True romance

December 7, 2016 § 2 Comments

There’s an old man I know, who married his best friend quite late in life. And I remember going to visit them one Sunday afternoon.

While the old man played dolls with my two-year-old in a sun puddle on the carpet,mthis wife served the tea. She brought me my cup and then glanced at her husband with fierce love before looking back at me.

“Do you know what Bill* did this morning?” she said, fingering a string of tiny pink glass beads that lay across the base of her throat. “I had taken this necklace off to go and do something, and I just tossed it onto the bed,” she said. “When I came back into the bedroom, Bill had shaped it into a heart on my bedside table.”

She smiled. Her voice wobbled in sympathy with a welling tear, and another look passed between them. He returned her smile quietly, and returned his attention to wrestling a small doll into tiny clothes, with fingers unaccustomed to the dexterity required.

And I thought, as I witnessed that exquisite moment, that this was what romance was really about.

It’s not about grand gestures, and orchestrated events, and all the stories that Hollywood and the commercial machine tells us romance is about. It’s not about diamonds and string quartets and couples dressed in white, riding horses along a deserted beach. Those standards are set so impossibly high that most of us could never even begin to achieve them.

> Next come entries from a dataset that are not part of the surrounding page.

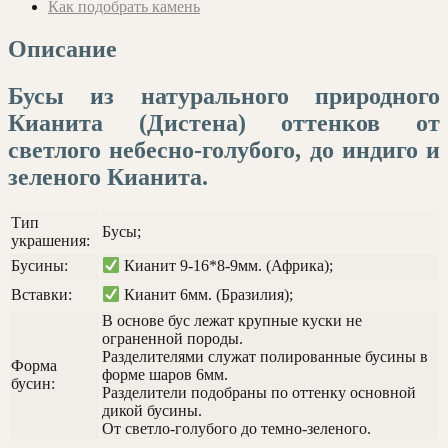
Как подобрать камень
Описание
Бусы из натурального природного
Кианита (Дистена) оттенков от
светлого небесно-голубого, до индиго и
зеленого Кианита.
Тип
Бусы;
украшения:
Бусины:
Кианит 9-16*8-9мм. (Африка);
Вставки:
Кианит 6мм. (Бразилия);
В основе бус лежат крупные куски не
ограненной породы.
Разделителями служат полированные бусины в
Форма
форме шаров 6мм.
бусин:
Разделители подобраны по оттенку основной
дикой бусины.
От светло-голубого до темно-зеленого.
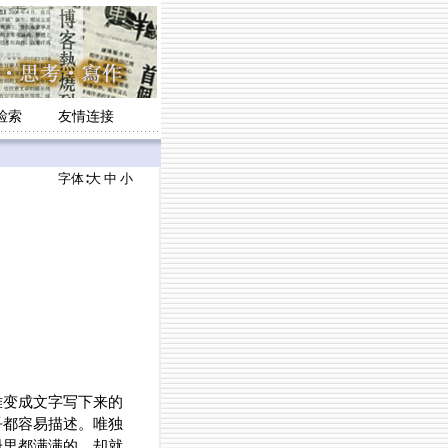
检索
友情连接
字体∶
大
中
小
难变成文字写下来的
乎都容易描述。唯独
册里都满满的，却就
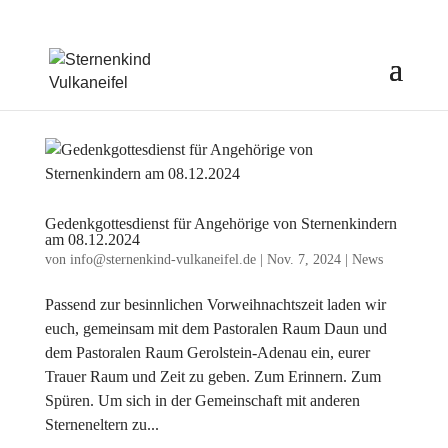
Gedenkgottesdienst für Angehörige von Sternenkindern
am 08.12.2024
von
info@sternenkind-vulkaneifel.de
|
Nov. 7, 2024
|
News
Passend zur besinnlichen Vorweihnachtszeit laden wir
euch, gemeinsam mit dem Pastoralen Raum Daun und
dem Pastoralen Raum Gerolstein-Adenau ein, eurer
Trauer Raum und Zeit zu geben. Zum Erinnern. Zum
Spüren. Um sich in der Gemeinschaft mit anderen
Sterneneltern zu...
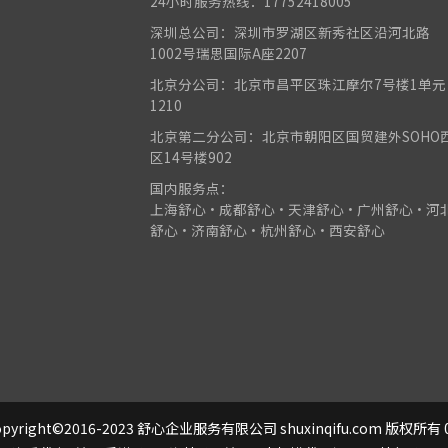
24小时服务热线：17752418005
深圳总公司：深圳市罗湖区新秀社区沿河北路
1002号瑞思国际A座2207
北京分公司：北京市昌平区珠江摩尔7号楼1单元
1210
北京第二分公司：北京市朝阳区国贸建外SOHO
区14号楼902
国内服务点：
上海舒心•成都舒心•天津舒心•广州舒心•河
舒心•济南舒心•杭州舒心•西安舒心
pyright©2016-2023 舒心企业服务有限公司 shuxinqifu.com 版权所有 0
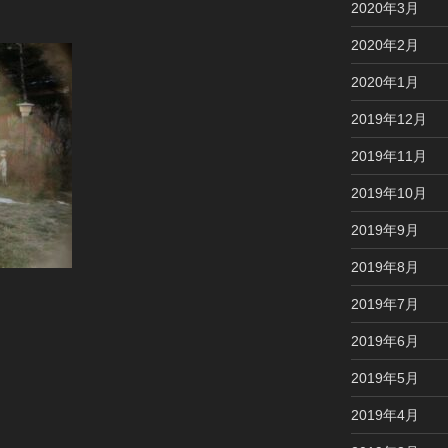
2020年3月
2020年2月
2020年1月
2019年12月
2019年11月
2019年10月
2019年9月
2019年8月
2019年7月
2019年6月
2019年5月
2019年4月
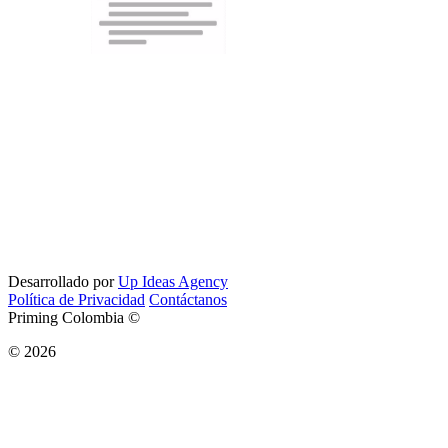
Desarrollado por
Up Ideas Agency
Política de Privacidad
Contáctanos
Priming Colombia ©
© 2026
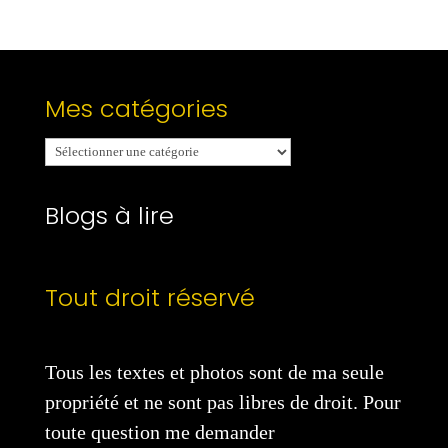
Mes catégories
Mes
catégories
Blogs à lire
Tout droit réservé
Tous les textes et photos sont de ma seule
propriété et ne sont pas libres de droit. Pour
toute question me demander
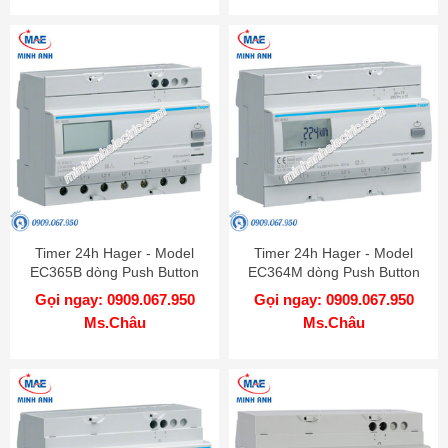
Timer 24h Hager - Model
Timer 24h Hager - Model
EC365B dòng Push Button
EC364M dòng Push Button
Gọi ngay: 0909.067.950
Gọi ngay: 0909.067.950
Ms.Châu
Ms.Châu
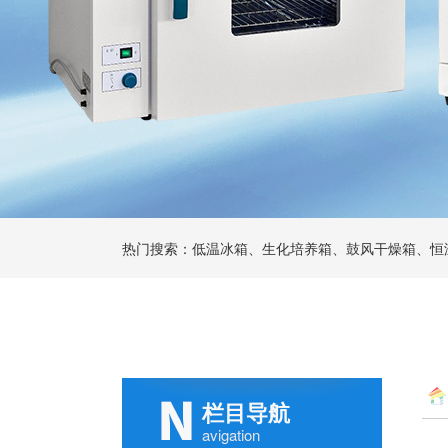
热门搜索：低温冰箱、生化培养箱、鼓风干燥箱、恒
栏目导航
avigation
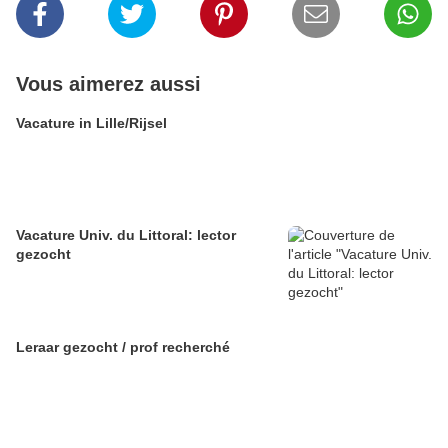
Vous aimerez aussi
Vacature in Lille/Rijsel
Vacature Univ. du Littoral: lector
gezocht
Leraar gezocht / prof recherché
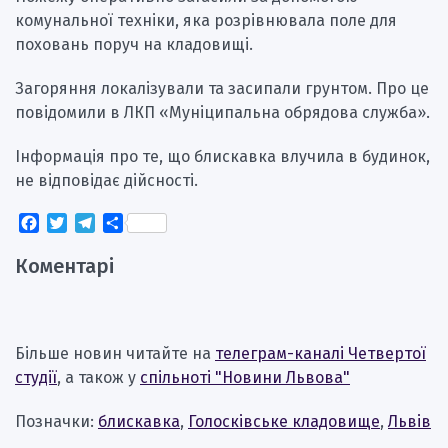
комунальної техніки, яка розрівнювала поле для
поховань поруч на кладовищі.
Загоряння локалізували та засипали грунтом. Про це
повідомили в ЛКП «Муніципальна обрядова служба».
Інформація про те, що блискавка влучила в будинок,
не відповідає дійсності.
Facebook
Twitter
Telegram
Поділитися
Коментарі
Більше новин читайте на
телеграм-каналі Четвертої
студії
, а також у
спільноті "Новини Львова"
Позначки:
блискавка
,
Голосківське кладовище
,
Львів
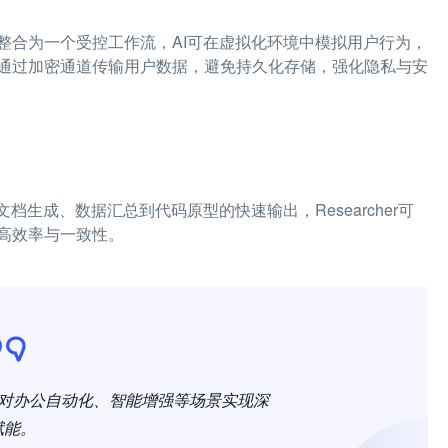
整合为一个受控工作流，AI可在虚拟化环境中模拟用户行为，
通过加密通道传输用户数据，避免持久化存储，强化隐私与安
生成、数据汇总到代码原型的快速输出，Researcher可
高效率与一致性。
端，对办公自动化、智能增强等场景实现深
赋能。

And I’m not buying it – literally or figuratively. Because I think real romance is in a thousand ordinary moments of understanding what makes your beloved happy, what makes them tick.

It’s a bloom plucked on an early morning walk, a favourite cake bought or baked, a love note on the fridge just because you were thinking of them. It’s a cup of tea together in the garden at the end of a long day, or the sharing of a perfect peach, or a bowl of gleaming cherries after dinner. It’s a badly sung love song, a gentle hand squeeze, a glance across the room at a shared private joke.

We get so caught up in the manufactured idea of what romance looks like that I think we often forget that there’s something much more beautiful, more thoughtful, more meaningful at our disposal every single day.

All it takes is attention, intention, and the willingness to see an ordinary moment as an opportunity to remind someone that they, and they alone, have possession of your heart. And it doesn’t cost a thing.